- Mehurin Township, Minnesota Location within the state of Minnesota Mehurin Township, Minnesota Mehurin Township, Minnesota (the United States)
- Coordinates: 44°55′32″N 96°24′4″W﻿ / ﻿44.92556°N 96.40111°W
- Country: United States
- State: Minnesota
- County: Lac qui Parle

Area
- • Total: 29.0 sq mi (75.2 km^{2})
- • Land: 28.6 sq mi (74.2 km^{2})
- • Water: 0.39 sq mi (1.0 km^{2})
- Elevation: 1,132 ft (345 m)

Population (2000)
- • Total: 103
- • Density: 3.6/sq mi (1.4/km^{2})
- Time zone: UTC-6 (Central (CST))
- • Summer (DST): UTC-5 (CDT)
- FIPS code: 27-41516
- GNIS feature ID: 0664951

= Mehurin Township, Lac qui Parle County, Minnesota =

Mehurin Township is a township in Lac qui Parle County, Minnesota, United States. The population was 103 at the 2000 census.

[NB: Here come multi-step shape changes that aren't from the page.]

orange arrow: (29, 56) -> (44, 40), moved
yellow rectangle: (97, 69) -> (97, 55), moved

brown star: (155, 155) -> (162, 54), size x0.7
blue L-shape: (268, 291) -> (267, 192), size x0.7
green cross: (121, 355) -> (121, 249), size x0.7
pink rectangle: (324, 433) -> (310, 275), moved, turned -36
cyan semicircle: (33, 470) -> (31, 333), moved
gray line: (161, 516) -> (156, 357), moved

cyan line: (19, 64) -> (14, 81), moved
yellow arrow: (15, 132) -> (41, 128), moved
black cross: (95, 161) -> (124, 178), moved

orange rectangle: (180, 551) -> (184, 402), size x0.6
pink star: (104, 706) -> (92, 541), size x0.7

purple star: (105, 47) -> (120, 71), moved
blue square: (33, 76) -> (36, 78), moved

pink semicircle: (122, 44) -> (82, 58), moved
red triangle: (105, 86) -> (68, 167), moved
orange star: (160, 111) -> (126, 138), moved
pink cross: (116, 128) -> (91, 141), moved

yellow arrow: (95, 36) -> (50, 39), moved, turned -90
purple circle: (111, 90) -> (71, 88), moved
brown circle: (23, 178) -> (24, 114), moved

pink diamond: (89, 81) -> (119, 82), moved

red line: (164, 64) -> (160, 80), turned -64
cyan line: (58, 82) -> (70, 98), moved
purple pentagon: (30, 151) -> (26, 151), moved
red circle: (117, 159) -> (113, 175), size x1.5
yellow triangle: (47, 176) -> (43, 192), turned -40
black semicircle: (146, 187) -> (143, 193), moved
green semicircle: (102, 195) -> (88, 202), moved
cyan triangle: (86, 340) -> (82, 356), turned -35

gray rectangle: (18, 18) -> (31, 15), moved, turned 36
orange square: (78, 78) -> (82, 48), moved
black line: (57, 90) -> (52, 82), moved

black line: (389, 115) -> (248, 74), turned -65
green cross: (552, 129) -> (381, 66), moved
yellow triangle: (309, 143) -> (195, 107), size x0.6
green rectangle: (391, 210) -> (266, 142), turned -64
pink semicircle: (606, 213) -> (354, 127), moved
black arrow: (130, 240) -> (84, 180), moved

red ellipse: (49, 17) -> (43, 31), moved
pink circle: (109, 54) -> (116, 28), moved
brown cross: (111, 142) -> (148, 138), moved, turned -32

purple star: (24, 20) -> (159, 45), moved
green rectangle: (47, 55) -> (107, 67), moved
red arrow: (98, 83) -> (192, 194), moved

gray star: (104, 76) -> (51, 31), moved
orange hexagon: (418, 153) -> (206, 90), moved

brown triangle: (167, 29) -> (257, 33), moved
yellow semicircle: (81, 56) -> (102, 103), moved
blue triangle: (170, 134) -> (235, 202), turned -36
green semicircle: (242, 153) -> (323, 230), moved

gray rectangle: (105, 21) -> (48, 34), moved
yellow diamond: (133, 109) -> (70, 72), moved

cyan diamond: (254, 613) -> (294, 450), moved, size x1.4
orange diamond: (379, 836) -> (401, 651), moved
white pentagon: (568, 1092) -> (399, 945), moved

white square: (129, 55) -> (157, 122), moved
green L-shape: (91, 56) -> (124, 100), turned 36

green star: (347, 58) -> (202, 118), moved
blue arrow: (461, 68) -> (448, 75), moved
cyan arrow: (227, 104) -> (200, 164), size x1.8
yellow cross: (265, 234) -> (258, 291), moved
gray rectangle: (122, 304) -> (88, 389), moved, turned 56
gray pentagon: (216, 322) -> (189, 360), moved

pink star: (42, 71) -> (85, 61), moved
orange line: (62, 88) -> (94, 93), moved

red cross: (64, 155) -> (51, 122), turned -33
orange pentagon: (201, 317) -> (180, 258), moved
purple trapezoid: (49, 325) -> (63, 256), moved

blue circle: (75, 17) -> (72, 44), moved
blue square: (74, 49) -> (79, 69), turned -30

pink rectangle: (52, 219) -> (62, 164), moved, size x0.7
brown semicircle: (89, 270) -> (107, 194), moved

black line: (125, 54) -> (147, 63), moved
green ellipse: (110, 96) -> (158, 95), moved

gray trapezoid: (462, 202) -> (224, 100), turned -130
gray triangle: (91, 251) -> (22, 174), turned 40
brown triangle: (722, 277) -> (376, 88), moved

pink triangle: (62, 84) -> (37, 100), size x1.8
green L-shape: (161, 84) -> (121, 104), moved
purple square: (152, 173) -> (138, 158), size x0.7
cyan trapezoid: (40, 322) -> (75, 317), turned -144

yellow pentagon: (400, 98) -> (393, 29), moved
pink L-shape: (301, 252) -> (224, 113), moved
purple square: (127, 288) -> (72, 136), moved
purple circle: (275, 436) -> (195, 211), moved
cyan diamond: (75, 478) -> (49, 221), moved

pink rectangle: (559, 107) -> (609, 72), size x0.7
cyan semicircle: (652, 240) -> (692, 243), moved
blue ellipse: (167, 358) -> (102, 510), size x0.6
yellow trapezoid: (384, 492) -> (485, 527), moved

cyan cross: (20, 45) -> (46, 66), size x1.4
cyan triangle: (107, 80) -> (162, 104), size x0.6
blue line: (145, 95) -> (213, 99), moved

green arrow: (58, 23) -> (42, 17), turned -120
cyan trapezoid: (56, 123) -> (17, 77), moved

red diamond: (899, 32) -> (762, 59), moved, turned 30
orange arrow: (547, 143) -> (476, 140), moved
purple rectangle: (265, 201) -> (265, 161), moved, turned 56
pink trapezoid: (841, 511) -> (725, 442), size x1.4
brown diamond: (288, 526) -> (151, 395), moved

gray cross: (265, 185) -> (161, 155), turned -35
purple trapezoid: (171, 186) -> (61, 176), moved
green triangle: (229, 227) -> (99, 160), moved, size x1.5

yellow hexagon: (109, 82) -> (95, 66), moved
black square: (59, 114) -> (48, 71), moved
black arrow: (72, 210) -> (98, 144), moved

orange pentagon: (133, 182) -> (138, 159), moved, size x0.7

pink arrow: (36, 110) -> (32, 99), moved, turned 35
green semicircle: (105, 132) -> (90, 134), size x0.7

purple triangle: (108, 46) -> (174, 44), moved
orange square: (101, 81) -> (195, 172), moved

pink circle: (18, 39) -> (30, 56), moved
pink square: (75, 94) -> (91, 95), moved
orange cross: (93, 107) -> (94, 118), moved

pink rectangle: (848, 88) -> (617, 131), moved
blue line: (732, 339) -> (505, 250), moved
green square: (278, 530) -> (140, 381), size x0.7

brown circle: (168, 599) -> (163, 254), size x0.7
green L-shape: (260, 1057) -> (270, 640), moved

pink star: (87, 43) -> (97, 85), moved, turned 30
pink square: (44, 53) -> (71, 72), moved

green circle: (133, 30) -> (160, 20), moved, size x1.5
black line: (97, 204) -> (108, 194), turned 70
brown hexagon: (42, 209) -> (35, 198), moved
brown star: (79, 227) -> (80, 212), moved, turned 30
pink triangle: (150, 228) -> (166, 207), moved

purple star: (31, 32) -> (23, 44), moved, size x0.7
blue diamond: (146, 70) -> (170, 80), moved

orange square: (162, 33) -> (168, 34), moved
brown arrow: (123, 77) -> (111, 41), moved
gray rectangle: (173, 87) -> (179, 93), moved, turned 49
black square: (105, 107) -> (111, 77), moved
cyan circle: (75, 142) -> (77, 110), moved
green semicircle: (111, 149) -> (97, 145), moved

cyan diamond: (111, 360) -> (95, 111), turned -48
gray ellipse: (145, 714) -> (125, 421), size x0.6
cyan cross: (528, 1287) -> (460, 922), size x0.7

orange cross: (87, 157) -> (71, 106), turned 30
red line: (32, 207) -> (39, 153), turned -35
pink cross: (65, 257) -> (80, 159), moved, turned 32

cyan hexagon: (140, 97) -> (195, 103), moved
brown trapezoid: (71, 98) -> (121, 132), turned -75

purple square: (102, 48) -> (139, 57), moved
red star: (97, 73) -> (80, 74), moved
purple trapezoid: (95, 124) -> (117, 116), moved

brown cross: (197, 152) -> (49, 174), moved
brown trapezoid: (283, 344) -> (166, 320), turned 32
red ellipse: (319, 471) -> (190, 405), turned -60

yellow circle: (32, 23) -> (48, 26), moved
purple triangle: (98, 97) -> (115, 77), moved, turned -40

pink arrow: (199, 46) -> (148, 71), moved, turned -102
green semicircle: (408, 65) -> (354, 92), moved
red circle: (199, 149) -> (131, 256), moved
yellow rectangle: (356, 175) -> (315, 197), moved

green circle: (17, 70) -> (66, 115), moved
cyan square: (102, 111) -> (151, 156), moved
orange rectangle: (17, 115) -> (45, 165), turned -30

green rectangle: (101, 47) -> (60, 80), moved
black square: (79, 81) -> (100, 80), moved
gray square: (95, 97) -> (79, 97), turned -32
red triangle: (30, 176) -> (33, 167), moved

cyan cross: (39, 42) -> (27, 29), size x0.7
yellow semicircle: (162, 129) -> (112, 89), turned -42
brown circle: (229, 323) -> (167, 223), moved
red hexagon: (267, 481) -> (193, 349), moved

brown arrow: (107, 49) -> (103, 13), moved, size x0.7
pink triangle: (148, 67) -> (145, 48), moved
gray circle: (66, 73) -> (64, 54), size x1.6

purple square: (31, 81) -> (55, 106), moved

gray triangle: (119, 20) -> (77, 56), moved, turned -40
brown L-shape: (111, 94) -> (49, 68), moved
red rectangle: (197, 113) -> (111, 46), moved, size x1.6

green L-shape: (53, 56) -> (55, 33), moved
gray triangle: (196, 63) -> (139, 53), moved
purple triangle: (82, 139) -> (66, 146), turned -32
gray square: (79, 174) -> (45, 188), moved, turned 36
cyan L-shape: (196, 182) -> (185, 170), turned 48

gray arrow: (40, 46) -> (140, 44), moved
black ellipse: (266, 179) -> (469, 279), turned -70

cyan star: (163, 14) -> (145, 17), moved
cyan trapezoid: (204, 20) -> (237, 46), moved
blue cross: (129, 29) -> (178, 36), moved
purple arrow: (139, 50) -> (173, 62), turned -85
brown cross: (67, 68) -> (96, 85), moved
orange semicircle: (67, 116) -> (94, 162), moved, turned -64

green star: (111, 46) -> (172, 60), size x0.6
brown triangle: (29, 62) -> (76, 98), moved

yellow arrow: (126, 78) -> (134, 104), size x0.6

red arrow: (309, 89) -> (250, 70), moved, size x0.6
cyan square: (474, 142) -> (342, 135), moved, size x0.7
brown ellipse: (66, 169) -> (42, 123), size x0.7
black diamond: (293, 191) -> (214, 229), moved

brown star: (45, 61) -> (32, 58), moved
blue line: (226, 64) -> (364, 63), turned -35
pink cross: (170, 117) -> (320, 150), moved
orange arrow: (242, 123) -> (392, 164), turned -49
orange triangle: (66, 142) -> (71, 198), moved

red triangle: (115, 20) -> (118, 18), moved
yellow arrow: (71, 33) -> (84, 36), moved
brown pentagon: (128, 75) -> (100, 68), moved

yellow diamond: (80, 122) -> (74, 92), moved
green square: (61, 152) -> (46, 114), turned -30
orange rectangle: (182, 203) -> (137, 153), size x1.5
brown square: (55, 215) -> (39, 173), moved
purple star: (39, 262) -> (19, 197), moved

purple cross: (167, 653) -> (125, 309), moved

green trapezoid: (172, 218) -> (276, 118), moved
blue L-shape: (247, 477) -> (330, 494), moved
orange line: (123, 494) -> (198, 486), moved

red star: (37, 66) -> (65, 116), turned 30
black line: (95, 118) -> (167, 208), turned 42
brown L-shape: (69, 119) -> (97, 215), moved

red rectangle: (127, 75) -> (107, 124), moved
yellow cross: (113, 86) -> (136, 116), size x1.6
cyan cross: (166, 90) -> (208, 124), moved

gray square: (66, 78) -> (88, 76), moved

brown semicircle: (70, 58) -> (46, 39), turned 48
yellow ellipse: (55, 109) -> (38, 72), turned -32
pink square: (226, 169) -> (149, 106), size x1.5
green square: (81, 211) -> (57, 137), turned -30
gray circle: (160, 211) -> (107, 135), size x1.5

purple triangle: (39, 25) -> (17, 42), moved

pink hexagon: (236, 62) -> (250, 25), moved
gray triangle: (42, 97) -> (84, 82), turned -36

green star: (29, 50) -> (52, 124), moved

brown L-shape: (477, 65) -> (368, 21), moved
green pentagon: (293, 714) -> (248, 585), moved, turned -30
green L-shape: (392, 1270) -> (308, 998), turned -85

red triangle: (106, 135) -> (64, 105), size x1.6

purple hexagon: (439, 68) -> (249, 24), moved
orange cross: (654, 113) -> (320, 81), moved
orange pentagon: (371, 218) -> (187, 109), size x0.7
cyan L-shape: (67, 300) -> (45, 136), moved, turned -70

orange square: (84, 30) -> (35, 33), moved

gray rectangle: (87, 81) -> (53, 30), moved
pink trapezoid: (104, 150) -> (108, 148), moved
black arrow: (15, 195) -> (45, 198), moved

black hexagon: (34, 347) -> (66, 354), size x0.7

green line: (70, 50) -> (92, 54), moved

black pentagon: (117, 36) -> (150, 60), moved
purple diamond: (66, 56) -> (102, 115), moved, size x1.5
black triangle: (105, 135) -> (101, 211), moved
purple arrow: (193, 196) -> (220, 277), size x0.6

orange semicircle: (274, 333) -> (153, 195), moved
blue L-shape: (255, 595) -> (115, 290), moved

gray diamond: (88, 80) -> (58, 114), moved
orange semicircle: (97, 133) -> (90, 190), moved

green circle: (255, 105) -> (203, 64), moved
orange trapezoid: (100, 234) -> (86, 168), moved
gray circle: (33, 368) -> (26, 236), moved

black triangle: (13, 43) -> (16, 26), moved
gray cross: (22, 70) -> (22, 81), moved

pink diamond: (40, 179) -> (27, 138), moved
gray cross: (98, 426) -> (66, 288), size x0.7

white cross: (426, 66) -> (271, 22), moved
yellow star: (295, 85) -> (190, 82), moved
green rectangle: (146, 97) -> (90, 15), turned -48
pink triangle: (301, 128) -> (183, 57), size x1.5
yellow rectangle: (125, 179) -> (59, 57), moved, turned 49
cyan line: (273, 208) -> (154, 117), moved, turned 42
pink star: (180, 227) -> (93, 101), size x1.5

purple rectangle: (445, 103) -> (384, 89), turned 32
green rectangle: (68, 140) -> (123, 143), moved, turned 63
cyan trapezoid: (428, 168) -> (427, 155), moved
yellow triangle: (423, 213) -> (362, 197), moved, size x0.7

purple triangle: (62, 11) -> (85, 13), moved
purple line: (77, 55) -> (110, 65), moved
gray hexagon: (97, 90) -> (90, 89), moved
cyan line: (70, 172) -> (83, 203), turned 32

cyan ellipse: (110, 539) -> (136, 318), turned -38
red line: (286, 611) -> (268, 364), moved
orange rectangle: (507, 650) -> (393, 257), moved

Mehurin Township was organized in 1879, and named for the family of Amasa Mehurin, a pioneer settler.

==Geography==
According to the United States Census Bureau, the township has a total area of 29.0 square miles (75.2 km^{2}), of which 28.7 square miles (74.3 km^{2}) is land and 0.4 square mile (1.0 km^{2}) (1.31%) is water.

==Demographics==
As of the census of 2000, there were 103 people, 44 households, and 33 families residing in the township. The population density was 3.6 PD/sqmi. There were 51 housing units at an average density of 1.8 /sqmi. The racial makeup of the township was 100.00% White.

There were 44 households, out of which 29.5% had children under the age of 18 living with them, 68.2% were married couples living together, 2.3% had a female householder with no husband present, and 25.0% were non-families. 22.7% of all households were made up of individuals, and 4.5% had someone living alone who was 65 years of age or older. The average household size was 2.34 and the average family size was 2.67.

In the township the population was spread out, with 24.3% under the age of 18, 6.8% from 18 to 24, 27.2% from 25 to 44, 28.2% from 45 to 64, and 13.6% who were 65 years of age or older. The median age was 40 years. For every 100 females, there were 98.1 males. For every 100 females age 18 and over, there were 110.8 males.

The median income for a household in the township was $30,625, and the median income for a family was $46,250. Males had a median income of $10,625 versus $15,000 for females. The per capita income for the township was $19,870. There were 20.6% of families and 26.5% of the population living below the poverty line, including 21.1% of under eighteens and 14.3% of those over 64.